---
title: Gremlin Grimoire
description: Netgrimoire's local AI — the gremlin that runs the machine
published: true
date: 2026-04-12T00:00:00.000Z
tags: gremlin, ai, ollama, n8n
editor: markdown
dateCreated: 2026-04-12T00:00:00.000Z
---

# Gremlin Grimoire

![gremlin-badge](/images/gremlin-badge.png)

Gremlin is the local AI layer of Netgrimoire. It's not just a chat interface — it's an autonomous agent that watches the infrastructure, audits the codebase, triages alerts, and answers questions about the lab. The gremlin lives inside the machine and knows every dark corner of it.

---

## What Gremlin Is

Gremlin is a stack of four services running together on `docker4`, all pinned to the same Swarm node:

| Service | Role | URL |
|---------|------|-----|
| **Ollama** | Local LLM inference (CPU-only, Ryzen) | `http://ollama:11434` · `ollama.netgrimoire.com:11434` |
| **Open WebUI** | Chat interface + RAG frontend | `https://ai.netgrimoire.com` |
| **Qdrant** | Vector database for RAG knowledge base | `http://qdrant:6333` · dashboard `:6333/dashboard` |
| **n8n** | Automation brain — autonomous workflows | `https://n8n.netgrimoire.com` |

---

## What Gremlin Does Today

| Capability | Status | Workflow |
|-----------|--------|---------|
| Weekly YAML audit of all compose files | ✅ Live | Forgejo Audit — Monday 06:00 |
| Uptime Kuma alert triage | ✅ Live | Kuma Triage — webhook-triggered |
| Interactive chat with lab context | ✅ Live | Open WebUI + Ollama |
| RAG over wiki/docs | 🔧 Wired, not populated | Qdrant connected, knowledge base empty |
| Doc generation from compose files | 🟡 Parked | CPU quality insufficient — awaiting GPU |
| Email triage | 📋 Planned | Phase 3 — not built |

---

## Models

| Model | Size | Used For |
|-------|------|---------|
| `qwen2.5-coder:7b` | ~5 GB | Code review, YAML audits, compose analysis |
| `llama3.2:3b` | ~2 GB | Alert triage, Q&A, summarization |

Models must be pulled before workflows run.
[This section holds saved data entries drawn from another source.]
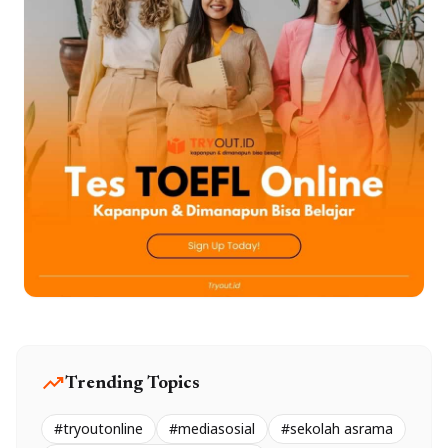
trending_up
Trending Topics
#tryoutonline
#mediasosial
#sekolah asrama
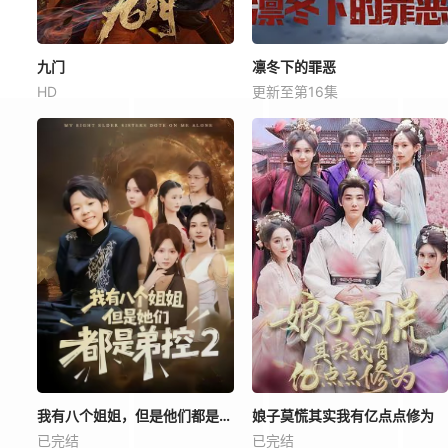
九门
凛冬下的罪恶
HD
更新至第16集
我有八个姐姐，但是他们都是弟控2
娘子莫慌其实我有亿点点修为
已完结
已完结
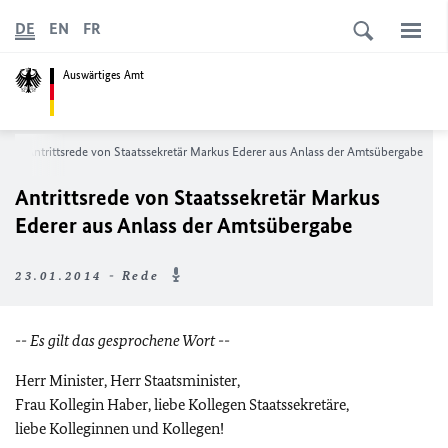
DE
EN
FR
Auswärtiges Amt
s
Antrittsrede von Staatssekretär Markus Ederer aus Anlass der Amtsübergabe
Antrittsrede von Staatssekretär Markus
Ederer aus Anlass der Amtsübergabe
23.01.2014 - Rede
-- Es gilt das gesprochene Wort --
Herr Minister, Herr Staatsminister,
Frau Kollegin Haber, liebe Kollegen Staatssekretäre,
liebe Kolleginnen und Kollegen!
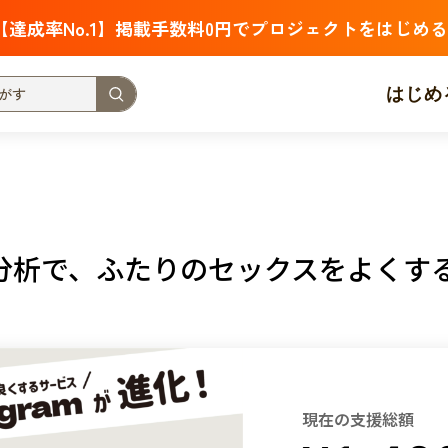
【達成率No.1】掲載手数料0円でプロジェクトをはじめる
はじめ
支援金額が多い
支援人数が多い
終了日が近い
・福祉
子ども・教育
動物
地域活性
フード・農業
析で、ふたりのセックスをよくする「t
北海道
青森
岩手
宮城
秋田
山形
福島
茨城
栃木
群馬
埼玉
千葉
東京
神奈川
新潟
富山
石川
福井
山梨
長野
岐阜
静岡
愛
現在の支援総額
三重
滋賀
京都
大阪
兵庫
奈良
和歌山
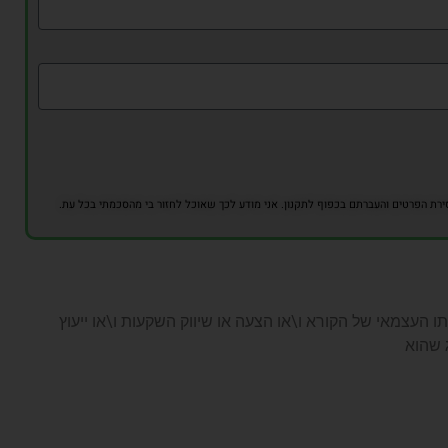
 הפרטים והעברתם בכפוף לתקנון. אני מודע לכך שאוכל לחזור בי מהסכמתי בכל עת.
ו העצמאי של הקורא ו\או הצעה או שיווק השקעות ו\או ייעוץ
ג שהוא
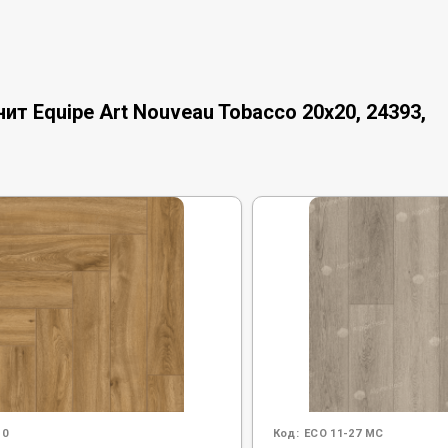
т Equipe Art Nouveau Tobacco 20x20, 24393,
10
Код:
ECO 11-27 MC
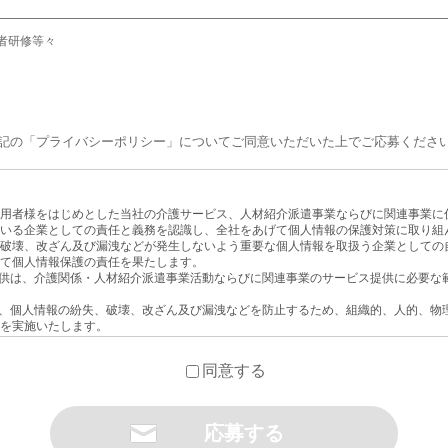
者研修等々
記の「プライバシーポリシー」についてご同意いただいた上でご応募くださ
用者様をはじめとした当社の介護サービス、人材紹介派遣事業ならびに関連事業に
いる企業としての責任と義務を認識し、全社をあげて個人情報の保護対策に取り組
破壊、改ざん及び漏洩などが発生しないよう重要な個人情報を取扱う企業としての
て個人情報保護の責任を果たします。
提供は、介護関係・人材紹介派遣事業活動ならびに関連事業のサービス提供に必要な
ス、個人情報の紛失、破壊、改ざん及び漏洩などを防止するため、組織的、人的、物
を実施いたします。
よびその他の規範を遵守いたします。
期的な見直しを繰り返し、継続的な改善活動につなげていきます。
同意する
めの体制を整え、疑問・質問などには、誠意を持って対応いたします。
に周知させ、教育、啓発に努め、個人情報保護の重要性を啓蒙いたします。
提供）
関係・人材紹介派遣事業活動ならびに関連事業のサービス提供前に、利用目的の範囲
See [Ollama Model Management](/Gremlin-Grimoire/Runbooks/Model-Management).

---

## Sections

| | |
|---|---|
| [Stack](/Gremlin-Grimoire/Stack/Build-Config) | Full build config, volumes, env vars, compose YAML |
| [Workflows](/Gremlin-Grimoire/Workflows/Forgejo-Audit) | All n8n workflows — architecture, patterns, gotchas |
| [Runbooks](/Gremlin-Grimoire/Runbooks/Deploy) | Deploy, model management, troubleshooting |

---

## Planned Evolution

- **Homelable MCP backend** — next up. Provides tool-use for infra Q&A (topology, running services, resource usage). Blocked until Homelable stack is deployed.
- **GPU support** — unlocks doc generation and larger models. Compose GPU block is commented out, ready to enable.
- **Gremlin role variants** — specialized personas per domain (Proxy Gremlin, Storage Gremlin, Security Gremlin, etc.) with mood states and dynamic badge serving via Caddy.
- **RAG knowledge base population** — index all Wiki.js pages and the compose template standard into Qdrant.
- **Gremlin Router** — dedicated Flask container for webhook routing (currently handled directly by n8n).